Exercise directions:
Could you retype the entries exactly as they are?

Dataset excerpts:
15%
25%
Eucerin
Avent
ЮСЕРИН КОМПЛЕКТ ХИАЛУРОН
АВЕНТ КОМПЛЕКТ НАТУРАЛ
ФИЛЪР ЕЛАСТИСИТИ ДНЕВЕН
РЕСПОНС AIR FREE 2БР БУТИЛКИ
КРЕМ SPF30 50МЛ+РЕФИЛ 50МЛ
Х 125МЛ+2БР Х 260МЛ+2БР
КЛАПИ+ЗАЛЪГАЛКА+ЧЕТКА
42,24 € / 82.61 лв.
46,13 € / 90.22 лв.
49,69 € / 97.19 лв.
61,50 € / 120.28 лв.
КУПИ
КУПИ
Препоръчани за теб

Response to this task:
15%
25%
Eucerin
Avent
ЮСЕРИН КОМПЛЕКТ ХИАЛУРОН
АВЕНТ КОМПЛЕКТ НАТУРАЛ
ФИЛЪР ЕЛАСТИСИТИ ДНЕВЕН
РЕСПОНС AIR FREE 2БР БУТИЛКИ
КРЕМ SPF30 50МЛ+РЕФИЛ 50МЛ
Х 125МЛ+2БР Х 260МЛ+2БР
КЛАПИ+ЗАЛЪГАЛКА+ЧЕТКА
42,24 € / 82.61 лв.
46,13 € / 90.22 лв.
49,69 € / 97.19 лв.
61,50 € / 120.28 лв.
КУПИ
КУПИ
Препоръчани за теб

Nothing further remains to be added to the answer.